Layered Denoising and Classification of Photon Point Cloud Data From ICESat-2 in Forest Area

Junfan Bao, Ningning Zhu, Zhen Dong, Sheng Nie, Wenxia Dai, Ruibo Chen, Ruixiong Kou, Bisheng Yang

Published: 2025, Last Modified: 24 Jul 2025IEEE Trans. Geosci. Remote. Sens. 2025EveryoneRevisionsBibTeXCC BY-SA 4.0

Abstract: Ice, Cloud, and Land Elevation Satellite (ICESat-2) carries the Advanced Topographic Laser Altimeter System (ATLAS), which enhances along-track sampling density but introduces substantial noise in photon point cloud data. Therefore, this study establishes a denoising and classification feature parameter system grounded in the 3-D spatial distribution characteristics of photon point clouds. Modeling is conducted in two layers: one layer for upper noise photons and canopy signal photons, and another layer for lower noise photons and ground signal photons. Machine learning and neural network algorithms are utilized to denoise and classify the original photon point clouds from ICESat-2, aiming to obtain a transferable and universally applicable supervised classification model for denoising photon point clouds. Recall, precision, and the harmonic mean of recall and precision ( $F1$ score) are used as evaluation metrics to verify the accuracy of local, transfer, and global models.

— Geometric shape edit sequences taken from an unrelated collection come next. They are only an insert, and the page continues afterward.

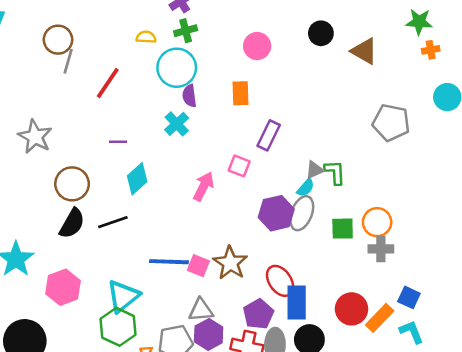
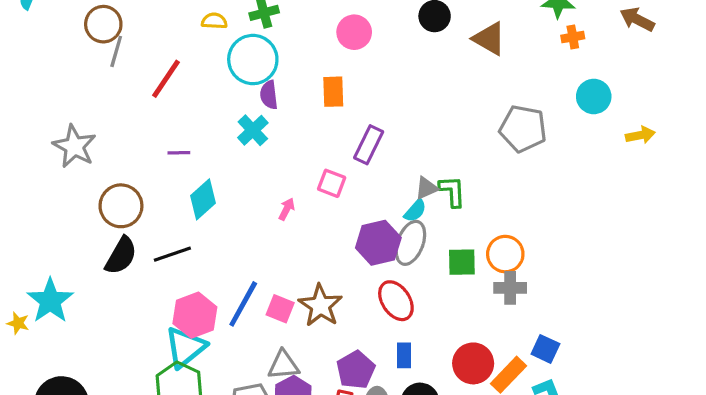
pink arrow: (203, 186) -> (287, 209), size x0.6
blue line: (169, 262) -> (243, 304), turned -63
red ellipse: (280, 281) -> (396, 301), moved
pink hexagon: (63, 287) -> (195, 315), moved
blue rectangle: (297, 303) -> (404, 355), size x0.6

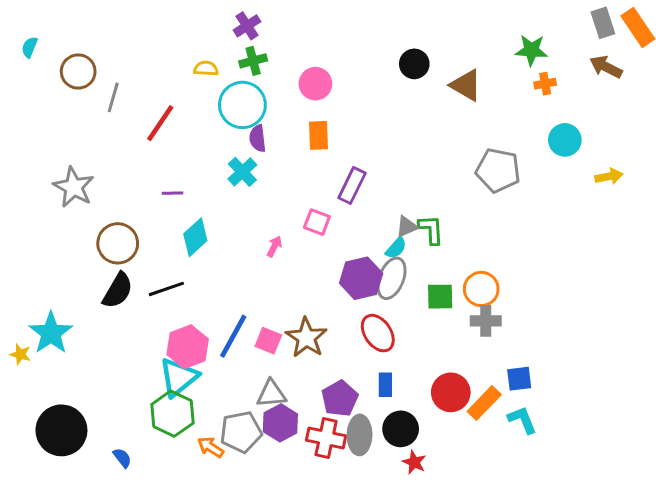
brown circle: (103, 24) -> (78, 71), moved
pink circle: (354, 32) -> (315, 84), moved
blue square: (545, 349) -> (519, 379), turned -32

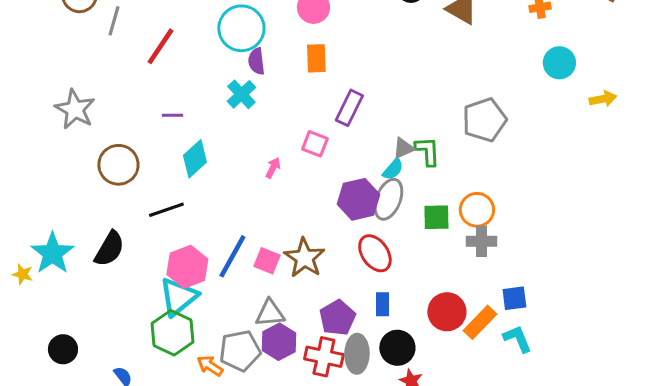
gray pentagon: (498, 170) -> (484, 120), moved, turned -30
black semicircle: (118, 290) -> (109, 249), moved
black circle: (61, 430) -> (63, 349), size x0.6

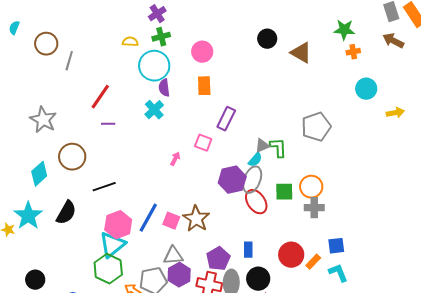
red line: (160, 46) -> (100, 97), moved
cyan diamond: (195, 159) -> (39, 174), moved
red ellipse: (375, 253) -> (256, 202), moved
orange rectangle: (480, 322) -> (313, 262), size x0.7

The results indicate that under various forest types and external conditions, the proposed photon point cloud layered denoising and classification model (LDCM) outperforms the differential regressive and Gaussian adaptive nearest neighbor (DRAGANN; ICESat-2 ATL08 production algorithm), ordering points to identify the clustering structure (OPTICS), and adaptive elevation difference thresholding (AEDTA) algorithms in terms of accuracy. Compared to the DRAGANN algorithm, the maximum accuracy improvement is 60%, with an average improvement of approximately 20%; compared to the OPTICS algorithm, the maximum accuracy improvement is 36%, with an average improvement of about 28%; compared to the AEDTA algorithm, the maximum accuracy improvement is 27%, with an average improvement of about 14%. The $F1$ score for the validation set of the machine learning and neural network algorithms is above 0.94, with the categorical boosting (CatBoost) algorithm achieving the best performance. Both the transfer model and the global model have $F1$ scores above 0.90. Therefore, the proposed photon point cloud LDCM not only demonstrates excellent classification accuracy but also exhibits good transferability and general applicability.